Is it necessary to give “considerable importance and weight” to the harm? Is there any harm at all? Or if the heritage benefit outweighs the harm, is that considered to be net benefit? This is the “internal heritage balance”, a debate which has driven many to drink.
But back to Bramshill, Lord Justice Lindblom said that
(a) there’s no requirement to undertake an internal heritage balance, albeit you can legally do it, but still
(b) he didn’t think it mattered much whether you do it or not, because
(c) in the end, if public benefits – including heritage benefits – outweigh the harm, then you may, depending on how much harm we’re talking about, decide to grant permission anyway.
And whether you do or not is a matter of planning judgment, not law. And that judgment isn’t dictated by the heritage chapter of the NPPF.
There are also lessons to be learned by developers and objectors alike and is made clear in Sydenham Hill Estate in South London promoted by the City of London  EWHC 1286 (Admin) and Liverpool City Council v Redrow Homes  EWCA Civ 861.
These two cases make it clear:
a) Make sure any planning committee report dealing with heritage matters, fully and accurately records the conservation officer’s consultation response and mention
(b) the statutory duties,
(c) the key policy duties we list above, including the need to give great weight to the conservation of heritage assets, and
(d) remember all that great weight stuff not only when you’re listing the relevant policies, but also when you come onto the balancing exercise.

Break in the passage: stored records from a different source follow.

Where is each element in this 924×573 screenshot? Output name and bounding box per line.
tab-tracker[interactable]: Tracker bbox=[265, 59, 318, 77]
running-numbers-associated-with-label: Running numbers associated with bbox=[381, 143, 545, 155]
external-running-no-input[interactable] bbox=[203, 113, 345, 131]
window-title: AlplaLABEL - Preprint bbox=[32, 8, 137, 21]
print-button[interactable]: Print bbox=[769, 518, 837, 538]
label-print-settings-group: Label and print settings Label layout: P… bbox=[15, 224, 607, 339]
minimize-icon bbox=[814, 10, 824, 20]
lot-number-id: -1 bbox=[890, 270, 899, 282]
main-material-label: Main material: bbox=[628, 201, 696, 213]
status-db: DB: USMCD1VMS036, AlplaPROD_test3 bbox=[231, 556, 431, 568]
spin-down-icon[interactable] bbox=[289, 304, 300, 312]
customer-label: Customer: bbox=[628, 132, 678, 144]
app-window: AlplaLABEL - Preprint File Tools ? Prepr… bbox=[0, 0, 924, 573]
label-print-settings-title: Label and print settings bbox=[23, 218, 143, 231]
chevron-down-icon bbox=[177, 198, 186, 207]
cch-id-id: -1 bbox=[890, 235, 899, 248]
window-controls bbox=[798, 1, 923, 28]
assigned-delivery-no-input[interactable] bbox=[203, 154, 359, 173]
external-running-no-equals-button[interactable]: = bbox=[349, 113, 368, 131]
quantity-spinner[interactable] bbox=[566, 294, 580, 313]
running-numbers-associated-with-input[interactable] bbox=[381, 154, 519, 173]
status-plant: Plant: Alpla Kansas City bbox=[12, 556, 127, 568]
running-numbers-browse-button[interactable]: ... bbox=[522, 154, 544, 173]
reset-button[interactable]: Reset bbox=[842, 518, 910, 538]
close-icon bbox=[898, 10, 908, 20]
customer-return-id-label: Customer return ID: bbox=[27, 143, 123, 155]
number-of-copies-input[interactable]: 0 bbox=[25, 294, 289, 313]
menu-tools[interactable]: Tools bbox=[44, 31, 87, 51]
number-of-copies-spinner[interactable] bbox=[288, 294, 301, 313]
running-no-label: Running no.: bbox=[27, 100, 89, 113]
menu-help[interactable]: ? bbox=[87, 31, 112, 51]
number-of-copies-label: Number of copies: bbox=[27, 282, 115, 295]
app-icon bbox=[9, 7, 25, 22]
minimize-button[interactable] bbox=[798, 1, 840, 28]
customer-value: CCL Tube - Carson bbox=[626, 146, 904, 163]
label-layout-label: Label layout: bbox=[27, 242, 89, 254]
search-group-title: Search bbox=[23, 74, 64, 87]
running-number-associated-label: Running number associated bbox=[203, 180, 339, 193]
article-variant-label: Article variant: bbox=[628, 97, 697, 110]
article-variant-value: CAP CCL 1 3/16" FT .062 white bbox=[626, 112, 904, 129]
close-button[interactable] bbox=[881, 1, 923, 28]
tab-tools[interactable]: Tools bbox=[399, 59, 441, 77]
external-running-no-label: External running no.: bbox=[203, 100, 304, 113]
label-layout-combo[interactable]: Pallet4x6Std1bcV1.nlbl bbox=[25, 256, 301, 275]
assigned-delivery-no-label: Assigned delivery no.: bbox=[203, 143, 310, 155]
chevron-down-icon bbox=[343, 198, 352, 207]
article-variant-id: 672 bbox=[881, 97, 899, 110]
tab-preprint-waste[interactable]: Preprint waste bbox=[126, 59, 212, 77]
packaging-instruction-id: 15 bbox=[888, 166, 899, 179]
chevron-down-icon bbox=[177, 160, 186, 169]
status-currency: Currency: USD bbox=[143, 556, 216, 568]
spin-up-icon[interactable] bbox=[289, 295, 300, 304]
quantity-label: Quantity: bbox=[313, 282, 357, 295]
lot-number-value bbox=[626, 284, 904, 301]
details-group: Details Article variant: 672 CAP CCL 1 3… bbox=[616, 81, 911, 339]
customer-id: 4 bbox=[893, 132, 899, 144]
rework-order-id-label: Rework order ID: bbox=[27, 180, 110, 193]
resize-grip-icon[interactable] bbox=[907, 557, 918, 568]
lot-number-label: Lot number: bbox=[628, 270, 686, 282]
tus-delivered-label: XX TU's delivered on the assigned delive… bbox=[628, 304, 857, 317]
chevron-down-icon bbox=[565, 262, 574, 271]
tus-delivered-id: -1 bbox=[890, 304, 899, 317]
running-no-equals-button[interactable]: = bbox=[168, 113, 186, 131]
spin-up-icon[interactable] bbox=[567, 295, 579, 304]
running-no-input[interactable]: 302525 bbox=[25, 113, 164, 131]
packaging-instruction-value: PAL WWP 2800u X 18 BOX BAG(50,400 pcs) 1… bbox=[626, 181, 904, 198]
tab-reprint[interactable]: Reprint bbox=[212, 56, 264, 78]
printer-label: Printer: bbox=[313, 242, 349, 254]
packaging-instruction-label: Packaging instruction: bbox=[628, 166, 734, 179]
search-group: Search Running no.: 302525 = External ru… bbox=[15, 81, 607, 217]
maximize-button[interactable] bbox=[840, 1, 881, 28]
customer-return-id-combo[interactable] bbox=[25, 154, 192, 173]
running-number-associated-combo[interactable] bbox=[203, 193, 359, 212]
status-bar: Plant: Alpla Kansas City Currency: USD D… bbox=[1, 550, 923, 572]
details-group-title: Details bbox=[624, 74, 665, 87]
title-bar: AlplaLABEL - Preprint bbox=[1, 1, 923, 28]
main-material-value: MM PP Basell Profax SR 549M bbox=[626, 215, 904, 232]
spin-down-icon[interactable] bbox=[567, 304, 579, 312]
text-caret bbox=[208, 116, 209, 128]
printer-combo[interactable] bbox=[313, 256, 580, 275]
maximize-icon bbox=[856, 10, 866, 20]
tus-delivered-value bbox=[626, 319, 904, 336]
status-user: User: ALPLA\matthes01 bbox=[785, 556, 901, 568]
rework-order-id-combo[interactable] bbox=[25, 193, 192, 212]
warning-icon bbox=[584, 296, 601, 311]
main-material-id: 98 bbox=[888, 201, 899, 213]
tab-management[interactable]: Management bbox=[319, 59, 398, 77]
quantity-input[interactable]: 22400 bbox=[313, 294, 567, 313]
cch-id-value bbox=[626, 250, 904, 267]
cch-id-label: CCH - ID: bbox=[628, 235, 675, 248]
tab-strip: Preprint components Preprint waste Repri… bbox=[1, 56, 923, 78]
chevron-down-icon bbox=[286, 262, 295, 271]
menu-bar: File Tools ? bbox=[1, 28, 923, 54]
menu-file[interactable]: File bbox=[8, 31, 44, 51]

Basic you might think. But as the cases cited above show, the listed points were not done and objectors highlighted these effectively. No doubt these judgments will lead to long planning reports. And potentially defensive drafting. But better all this than any planning permission involving heritage being discarded like flotsam and jetsam by a High Court judge.
So after all of that, would adopting the Folkestone & Hythe District Council Heritage Strategy in a revised form, be a wise and prudent idea?
In short, yes it would.
Heritage matters. It really does, as why else would you visit Canterbury Cathedral, Tower of London, Parliament, Stonehenge, The Giant’s Causeway, Ironbridge Gorge, The Lake District, Kew Gardens and many other locations here in the UK and around the world.

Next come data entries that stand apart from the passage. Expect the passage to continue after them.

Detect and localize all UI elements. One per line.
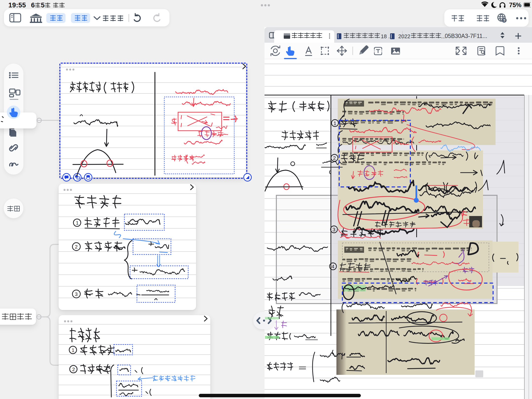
svg-text:2: 2 (333, 155, 336, 161)
svg-text:1: 1 (333, 120, 336, 126)
svg-text:3: 3 (332, 227, 335, 232)
svg-text:4: 4 (332, 264, 334, 269)
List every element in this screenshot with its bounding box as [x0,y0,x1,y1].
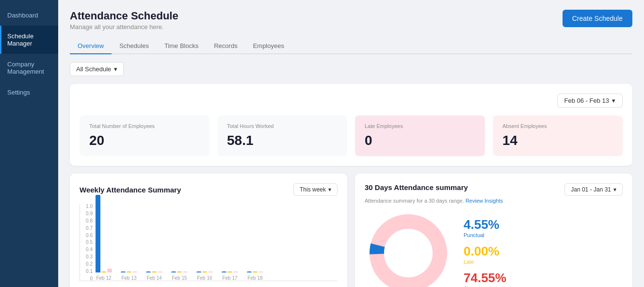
bar-group-feb16: Feb 16 [196,271,213,281]
donut-stat-punctual: 4.55% Punctual [464,217,506,238]
bar-group-feb17: Feb 17 [222,271,238,281]
stat-label-absent-employees: Absent Employees [502,123,613,129]
date-range-filter: Feb 06 - Feb 13 ▾ [80,94,623,108]
week-filter-button[interactable]: This week ▾ [293,183,338,196]
stat-card-absent-employees: Absent Employees 14 [493,115,623,156]
header-text: Attendance Schedule Manage all your atte… [70,10,178,31]
bar-absent-feb15 [183,271,188,272]
donut-pct-late: 0.00% [464,244,506,259]
stat-value-late-employees: 0 [365,133,475,148]
tab-records[interactable]: Records [206,38,245,54]
donut-content: 4.55% Punctual 0.00% Late 74.55% Absent [365,209,623,287]
bar-label-feb14: Feb 14 [146,275,161,281]
tabs: Overview Schedules Time Blocks Records E… [70,38,632,54]
stat-value-absent-employees: 14 [502,133,613,148]
bar-punctual-feb15 [171,271,176,272]
bar-absent-feb16 [208,271,213,272]
donut-label-punctual: Punctual [464,232,506,238]
bar-absent-feb12 [107,269,112,272]
bar-late-feb18 [253,271,258,272]
review-insights-link[interactable]: Review Insights [466,198,503,204]
donut-subtitle: Attendance summary for a 30 days range. … [365,198,623,204]
donut-date-range-button[interactable]: Jan 01 - Jan 31 ▾ [564,183,623,196]
tab-time-blocks[interactable]: Time Blocks [157,38,206,54]
chevron-down-icon: ▾ [612,97,615,104]
bottom-section: Weekly Attendance Summary This week ▾ 1.… [70,174,632,287]
bar-label-feb17: Feb 17 [222,275,237,281]
bar-group-feb15: Feb 15 [171,271,188,281]
bar-group-feb12: Feb 12 [96,195,112,281]
sidebar-item-dashboard[interactable]: Dashboard [0,5,58,26]
weekly-chart-title: Weekly Attendance Summary [80,186,181,194]
bar-punctual-feb13 [121,271,126,272]
bar-group-feb18: Feb 18 [247,271,263,281]
donut-chart-title: 30 Days Attendance summary [365,183,468,191]
stat-label-hours-worked: Total Hours Worked [227,123,338,129]
donut-svg [365,209,452,287]
sidebar-item-company-management[interactable]: Company Management [0,54,58,82]
chevron-down-icon: ▾ [613,186,616,193]
sidebar-item-schedule-manager[interactable]: Schedule Manager [0,26,58,54]
bar-group-feb14: Feb 14 [146,271,162,281]
weekly-chart-card: Weekly Attendance Summary This week ▾ 1.… [70,174,347,287]
bar-label-feb12: Feb 12 [96,275,111,281]
donut-svg-container [365,209,452,287]
bar-late-feb16 [202,271,207,272]
donut-title-area: 30 Days Attendance summary [365,183,468,191]
main-content: Attendance Schedule Manage all your atte… [58,0,644,287]
tab-employees[interactable]: Employees [245,38,292,54]
stat-label-total-employees: Total Number of Employees [89,123,200,129]
stat-card-hours-worked: Total Hours Worked 58.1 [217,115,347,156]
chevron-down-icon: ▾ [114,65,117,73]
sidebar-item-settings[interactable]: Settings [0,82,58,103]
page-header: Attendance Schedule Manage all your atte… [70,10,632,31]
bar-punctual-feb18 [247,271,252,272]
page-title: Attendance Schedule [70,10,178,22]
filter-bar: All Schedule ▾ [70,62,632,76]
tab-schedules[interactable]: Schedules [112,38,157,54]
bar-chart-container: 1.00.90.80.70.6 0.50.40.30.20.10 Feb 12 [80,204,338,287]
donut-label-absent: Absent [464,286,506,287]
weekly-chart-header: Weekly Attendance Summary This week ▾ [80,183,338,196]
bar-group-feb13: Feb 13 [121,271,137,281]
bar-punctual-feb16 [196,271,201,272]
bar-late-feb15 [177,271,182,272]
svg-point-3 [384,229,433,277]
page-subtitle: Manage all your attendance here. [70,23,178,31]
y-axis-labels: 1.00.90.80.70.6 0.50.40.30.20.10 [80,204,95,281]
stat-label-late-employees: Late Employees [365,123,475,129]
bar-absent-feb18 [258,271,263,272]
schedule-filter-dropdown[interactable]: All Schedule ▾ [70,62,124,76]
bar-late-feb14 [152,271,157,272]
stat-card-total-employees: Total Number of Employees 20 [80,115,209,156]
bar-label-feb15: Feb 15 [172,275,187,281]
donut-header: 30 Days Attendance summary Jan 01 - Jan … [365,183,623,196]
donut-stat-absent: 74.55% Absent [464,271,506,287]
donut-pct-punctual: 4.55% [464,217,506,232]
create-schedule-button[interactable]: Create Schedule [563,10,632,27]
bar-punctual-feb12 [96,195,100,272]
bar-absent-feb13 [132,271,137,272]
bar-late-feb13 [127,271,131,272]
chevron-down-icon: ▾ [328,186,331,193]
bar-label-feb18: Feb 18 [247,275,262,281]
bar-absent-feb17 [233,271,238,272]
stats-section: Feb 06 - Feb 13 ▾ Total Number of Employ… [70,84,632,166]
sidebar: Dashboard Schedule Manager Company Manag… [0,0,58,287]
donut-label-late: Late [464,259,506,265]
bar-late-feb12 [101,271,106,272]
stat-card-late-employees: Late Employees 0 [355,115,485,156]
bar-punctual-feb14 [146,271,151,272]
date-range-button[interactable]: Feb 06 - Feb 13 ▾ [557,94,623,108]
bar-punctual-feb17 [222,271,226,272]
donut-stat-late: 0.00% Late [464,244,506,265]
bar-absent-feb14 [158,271,162,272]
stat-value-total-employees: 20 [89,133,200,148]
bar-chart: 1.00.90.80.70.6 0.50.40.30.20.10 Feb 12 [80,204,338,281]
tab-overview[interactable]: Overview [70,38,112,54]
donut-chart-card: 30 Days Attendance summary Jan 01 - Jan … [355,174,632,287]
donut-pct-absent: 74.55% [464,271,506,286]
stats-cards: Total Number of Employees 20 Total Hours… [80,115,623,156]
bar-label-feb13: Feb 13 [121,275,136,281]
bar-late-feb17 [227,271,232,272]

Let’s get it done, let’s get the Heritage Strategy adopted as it is of substantial value to us all.
The Shepway Vox Team
Journalism for the People NOT the Powerful
A lot of Folkestone’s heritage surrounds the Old Racecourse.Kent’s only racecourse.This together with Westenhanger Castle should be protected within its area of Outstanding National Beauty from housing development.Scrap plans to build Otterpool New Town!,Save our green and pleasant land and the wildlife it supports.Protect our heritage before it’s too late.When it’s gone it’s gone forever.
What about tha stables at Shorncliffe men stationed there went to the WW1 Battlefield from there to fight for our freedom. Surely this must be recognised as a place of significant historical importance?
But no the greedy little developers with their snouts in the trough and the Councillors with their grubby little brown envelopes will allow this area to be bulldozed all because they want to put more rabbit hutches up .
Kent is being destroyed and disappearing under more and more concrete . Garden of England … what a joke
Very interesting. Explains why there has been so much abuse and failure to utilise our historical assets to advantage for jobs and tourism. Further, anything that can stop the onslaught of imagination sterile lego buildings in favour of local character appropriate designs is a plus.